Matthi Bolte hat sich mit Vertreter*innen des Jugendrotkreuzes und des Bielefelder Jugendrings getroffen.

„Das Jugendrotkreuz erfüllt eine wichtige gesellschaftliche Aufgabe, weil es Kinder und Jugendliche an Themen wie Erste Hilfe (z.B. beim Schulsanitätsdienst) und Unterstützung für Geflüchtete heranführt. Wir haben lange darüber gesprochen, wie Politik dieses ehrenamtliche Engagement besser unterstützen kann. Insgesamt nehme ich aus dem Termin mit, dass wir auf einem guten Weg sind, aber auch noch einiges tun müssen, um politische und gesellschaftliche Beteiligung für junge Menschen in NRW zu verwirklichen. Das ist eine Aufgabe, der wir Grüne uns gerne stellen!“



Sigrid Beer
besuchte die Evangelische Jugend im Kirchenkreis Paderborn. Dort wurde sie unter anderem über die erfolgte Neustrukturierung der Arbeit informiert. Wie die Zugänge zur evangelischen Jugendarbeit heute gestaltet sind, war für Sigrid Beer besonders spannend, da sie gut 20 Jahre selbst sowohl ehren- wie hauptamtlich in der kirchlichen Jugendarbeit im Kirchenkreis tätig war. Eine zentrale Veranstaltung ist die Jugendvollversammlung, die zweimal im Jahr im Kirchenkreis stattfindet. Bis zu 100 Jugendliche beschäftigen sich mit einem Schwerpunkthema wie zum Beispiel Rechtsextremismus bei der Tagung auf der Wewelsburg im Frühjahr 2016. Ein weiterer Schwerpunkt sind Kinderangebote wie z.B. die Stadtranderholung in den Ferien.

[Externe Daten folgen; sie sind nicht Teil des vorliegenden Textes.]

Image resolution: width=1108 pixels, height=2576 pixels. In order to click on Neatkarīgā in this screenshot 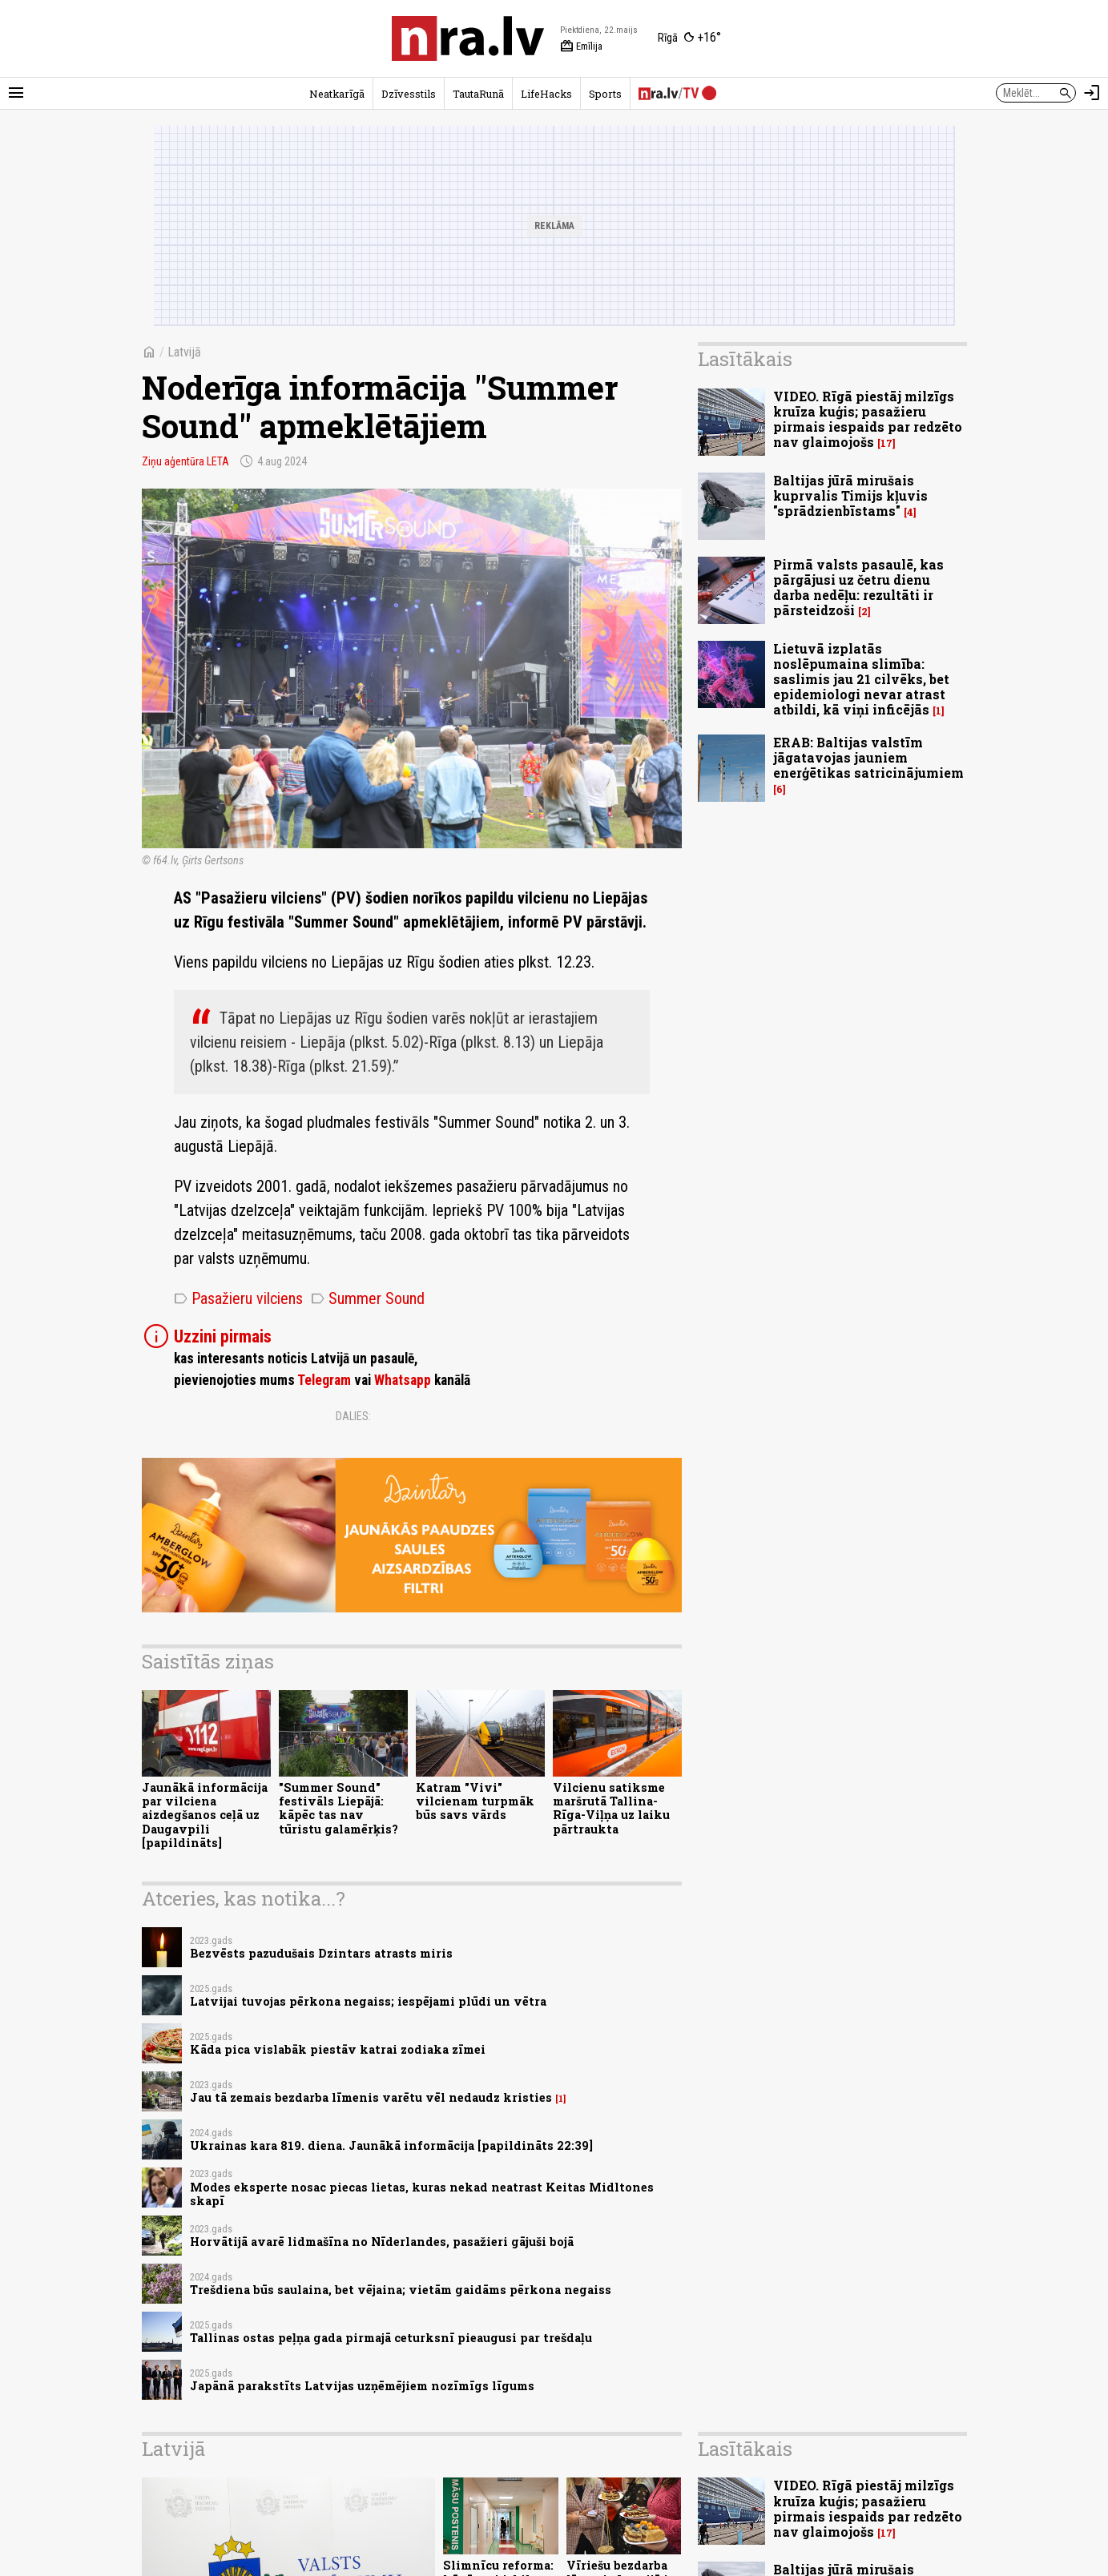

„Das sichtbare Engagement für Menschenwürde und Menschenrechte, den sozialen Zusammenhalt und die demokratischen Grundwerte ist gerade jetzt immens wichtig“, betont Sigrid Beer. Persönliche und gesellschaftliche Zukunftsfragen wie auch die Bewahrung der Schöpfung motivieren junge Menschen, sich politisch einzumischen. „Dass die Ev. Jugendarbeit auch den Stadtjugendrat unterstützt, begrüße ich sehr“, und so verbindet Sigrid Beer ihren Besuch mit einer Einladung nach Düsseldorf in den Landtag, um sich dort über die Anforderungen von Jugendlichen an die Politik auseinanderzusetzen.